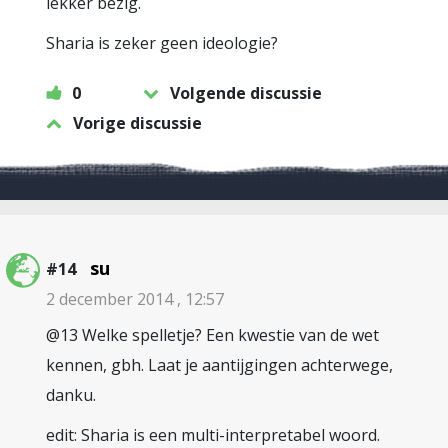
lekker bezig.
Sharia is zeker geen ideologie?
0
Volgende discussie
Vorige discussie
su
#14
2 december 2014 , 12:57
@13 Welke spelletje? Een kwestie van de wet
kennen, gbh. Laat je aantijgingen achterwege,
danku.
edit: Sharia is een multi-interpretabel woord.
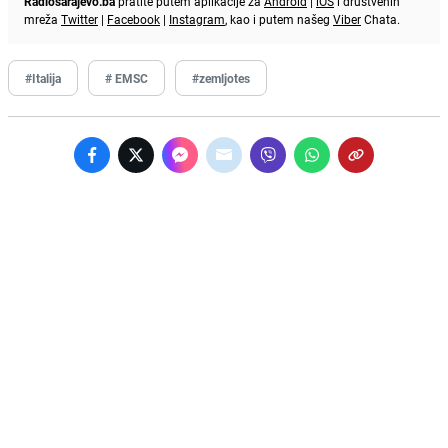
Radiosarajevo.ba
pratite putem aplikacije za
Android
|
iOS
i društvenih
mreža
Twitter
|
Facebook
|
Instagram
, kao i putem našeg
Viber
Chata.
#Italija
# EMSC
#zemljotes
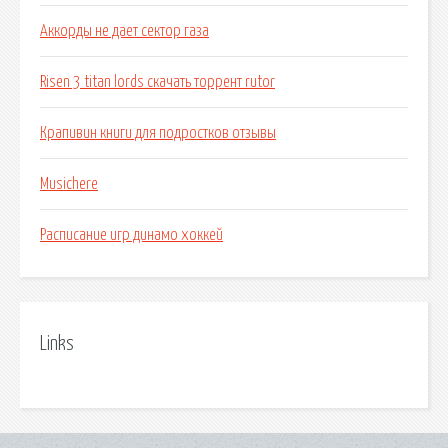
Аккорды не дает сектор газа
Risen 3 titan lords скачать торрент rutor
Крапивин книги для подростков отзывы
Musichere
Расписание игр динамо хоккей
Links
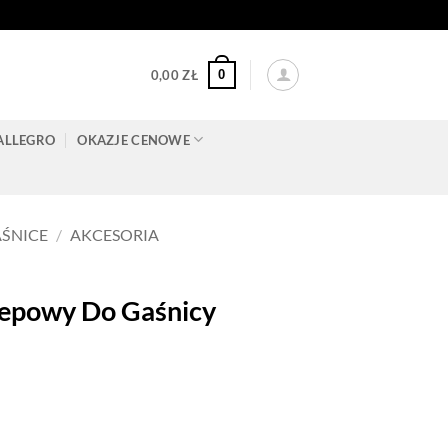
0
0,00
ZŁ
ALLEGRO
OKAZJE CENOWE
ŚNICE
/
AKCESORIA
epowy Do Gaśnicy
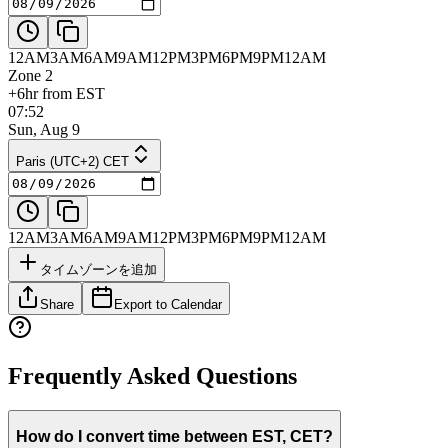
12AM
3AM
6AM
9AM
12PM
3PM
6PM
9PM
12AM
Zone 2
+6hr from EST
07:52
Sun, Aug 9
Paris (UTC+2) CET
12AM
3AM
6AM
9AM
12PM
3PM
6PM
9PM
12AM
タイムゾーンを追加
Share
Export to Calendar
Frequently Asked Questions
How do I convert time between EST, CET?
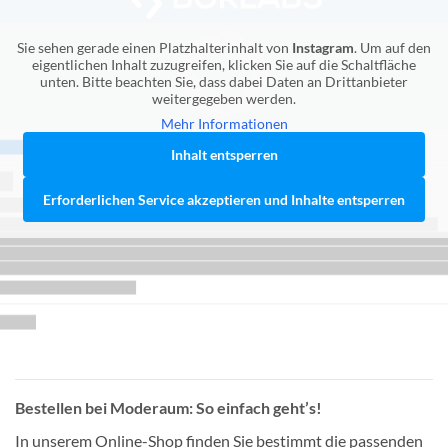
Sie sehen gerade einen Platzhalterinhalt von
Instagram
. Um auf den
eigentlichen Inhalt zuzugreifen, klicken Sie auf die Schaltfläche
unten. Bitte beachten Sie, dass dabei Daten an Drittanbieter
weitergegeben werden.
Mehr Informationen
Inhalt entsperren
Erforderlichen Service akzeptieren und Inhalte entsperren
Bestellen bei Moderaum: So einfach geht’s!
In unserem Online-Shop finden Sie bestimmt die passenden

### How to complete this task:
In transcribing the records, omit the pictures and keep everything else exactly as it appears.

### Result:
lekker bezig.
Sharia is zeker geen ideologie?
0
Volgende discussie
Vorige discussie
su
#14
2 december 2014 , 12:57
@13 Welke spelletje? Een kwestie van de wet
kennen, gbh. Laat je aantijgingen achterwege,
danku.
edit: Sharia is een multi-interpretabel woord.
Radiosarajevo.ba
pratite putem aplikacije za
Android
|
iOS
i društvenih
mreža
Twitter
|
Facebook
|
Instagram
, kao i putem našeg
Viber
Chata.
#Italija
# EMSC
#zemljotes
Аккорды не дает сектор газа
Risen 3 titan lords скачать торрент rutor
Крапивин книги для подростков отзывы
Musichere
Расписание игр динамо хоккей
Links
0
0,00
ZŁ
ALLEGRO
OKAZJE CENOWE
ŚNICE
/
AKCESORIA
epowy Do Gaśnicy
12AM
3AM
6AM
9AM
12PM
3PM
6PM
9PM
12AM
Zone 2
+6hr from EST
07:52
Sun, Aug 9
Paris (UTC+2) CET
12AM
3AM
6AM
9AM
12PM
3PM
6PM
9PM
12AM
タイムゾーンを追加
Share
Export to Calendar
Frequently Asked Questions
How do I convert time between EST, CET?
Sie sehen gerade einen Platzhalterinhalt von
Instagram
. Um auf den
eigentlichen Inhalt zuzugreifen, klicken Sie auf die Schaltfläche
unten. Bitte beachten Sie, dass dabei Daten an Drittanbieter
weitergegeben werden.
Mehr Informationen
Inhalt entsperren
Erforderlichen Service akzeptieren und Inhalte entsperren
Bestellen bei Moderaum: So einfach geht’s!
In unserem Online-Shop finden Sie bestimmt die passenden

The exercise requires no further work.